Q: What do you hope readers take away from the book?
A: Doesn’t our current moment feel like déjà vu with the COVID-19 pandemic disrupting the economy and our lives? Didn't we go through something like this a decade ago with the Great Recession?
I hope readers take away how much disruption we all experience in our lives. The terrorist attacks on 9/11, $4+ a gallon gas, the housing bubble bursting and economic Armageddon, these were just a few of the disruptive events of the decade.
And then there were the disruptive nature of the internet, which brought so many good things like cat videos on YouTube (EDS ran a hilarious commercial of cowboys herding cats during the 2000 Super Bowl), but also proved disruptive to so many business models.
Just think about the impact that Amazon, Apple, Facebook, Google, and Netflix have had on our lives since the start of the millennium. Plus there’s the question of how much of our privacy we’ve readily handled over to the technology giants. Oh boy...
Consider as well how disruptive the Donald Trump presidency has been. I ended the book with a chapter called “History is Not Over,” which helps explain how we got to where we are today with a deeply polarized, even tribal nation.

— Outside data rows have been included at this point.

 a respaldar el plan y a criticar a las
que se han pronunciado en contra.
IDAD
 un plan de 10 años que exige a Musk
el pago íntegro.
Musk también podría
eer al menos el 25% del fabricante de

I wrote, “He drove a red-hot poker into America’s cultural fissures and fanned the flames, widening an already divided country into hostile camps.” Trump has proved to be the ultimate political disrupter.
I also want people to reconsider the presidency of George W. Bush, who was in the Oval Office for most of the years I covered. Now that more than a decade has passed, much of the partisanship of the moment has ebbed away and I think we can assess him more rationally.

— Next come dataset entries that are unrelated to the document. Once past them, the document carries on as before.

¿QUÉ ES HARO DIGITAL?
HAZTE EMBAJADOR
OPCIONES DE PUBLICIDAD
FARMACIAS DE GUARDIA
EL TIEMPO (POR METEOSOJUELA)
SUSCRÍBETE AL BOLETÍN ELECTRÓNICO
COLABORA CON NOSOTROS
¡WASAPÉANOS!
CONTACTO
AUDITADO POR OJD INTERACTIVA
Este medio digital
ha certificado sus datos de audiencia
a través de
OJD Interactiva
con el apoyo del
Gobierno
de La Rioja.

I’m not an apologist for Bush, but not everything he did was bad (okay, the Iraq War was a terrible decision). People tend to judge presidents on a single issue, which is superficial and intellectually lazy.

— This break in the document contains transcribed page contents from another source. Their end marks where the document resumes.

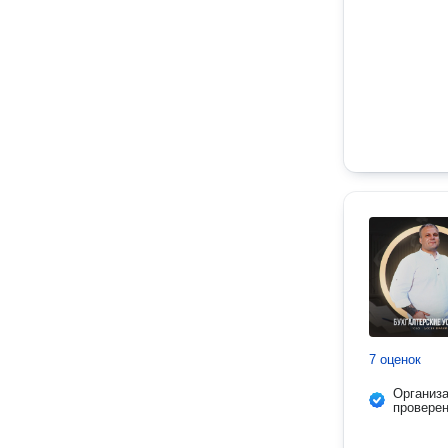
7 оценок
Организ
провере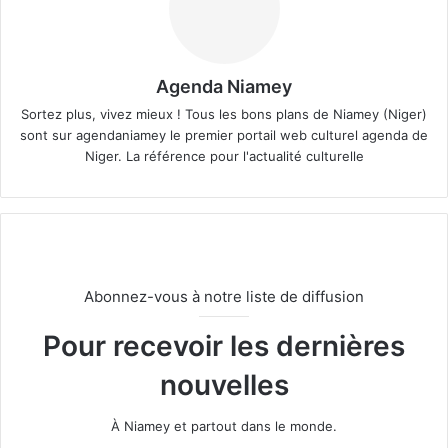
Agenda Niamey
Sortez plus, vivez mieux ! Tous les bons plans de Niamey (Niger)
sont sur agendaniamey le premier portail web culturel agenda de
Niger. La référence pour l'actualité culturelle
Abonnez-vous à notre liste de diffusion
Pour recevoir les dernières
nouvelles
À Niamey et partout dans le monde.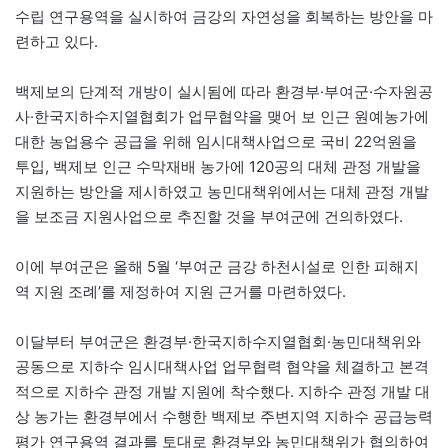
수립 연구용역을 실시하여 금강의 자연성을 회복하는 방안을 마
련하고 있다.
백제보의 단계적 개방이 실시됨에 따라 환경부·부여군·수자원공
사·한국지하수지열협회가 업무협약을 맺어 보 인근 원예농가에
대한 농업용수 공급을 위해 임시대책사업으로 국비 22억원을
투입, 백제보 인근 수막재배 농가에 120공의 대체 관정 개발을
지원하는 방안을 제시하였고 농민대책위에서는 대체 관정 개발
을 보조금 지원사업으로 추진할 것을 부여군에 건의하였다.
이에 부여군은 올해 5월 ‘부여군 금강 하천시설로 인한 피해지
역 지원 조례’를 제정하여 지원 근거를 마련하였다.
이달부터 부여군은 환경부·한국지하수지열협회·농민대책위와
공동으로 지하수 임시대책사업 업무협력 협약을 체결하고 본격
적으로 지하수 관정 개발 지원에 착수했다. 지하수 관정 개발 대
상 농가는 환경부에서 수행한 백제보 주변지역 지하수 공급능력
평가 연구용역 결과를 토대로 환경부와 농민대책위가 협의하여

One thing I learned about recently was that he created our country’s first pandemic playbook, which Obama in turn executed on in the first months of his presidency during the H1N1 swine flu pandemic.
Trump completely disregarded the pandemic playbook for two months, choosing the wishful thinking approach that it would simply go away, which is a big reason for the mess that we are in now.
I also appreciate that Bush never engaged in conspiracy theories, but stuck to the facts. He was a good reader who could devour a book in an evening. I wrote a section in the book that assessed the Bush presidency, which may be as surprising to readers as it was to me.
Q: What are you working on now?
A: I’m working on a book about how Willa Cather wrote her best novel, Death Comes for the Archbishop (1927). I hope to have it out in a few years — and to build a series of tours around Cather’s travels in New Mexico.
All the sites she wrote about in the novel are real places that she and her partner Edith Lewis visited. Cather loved New Mexico, as do I. I’m extensively citing her letters, which became available to the public in 2011.
Q: Anything else we should know?
A: A plug for your local independent bookstore. If you’re considering buying A Decade of Disruption, or any other book for that matter, please consider buying it at a local independent.
Amazon has been hugely disruptive toward the retail sector, and they will gain a lot of power during the pandemic because of Prime. Meanwhile, independent bookstores that emerged from the Great Recession regeared themselves around being community centers.
If you value this, please support your local independent. Bookshop.org can steer you toward local bookstores around the country. Go local!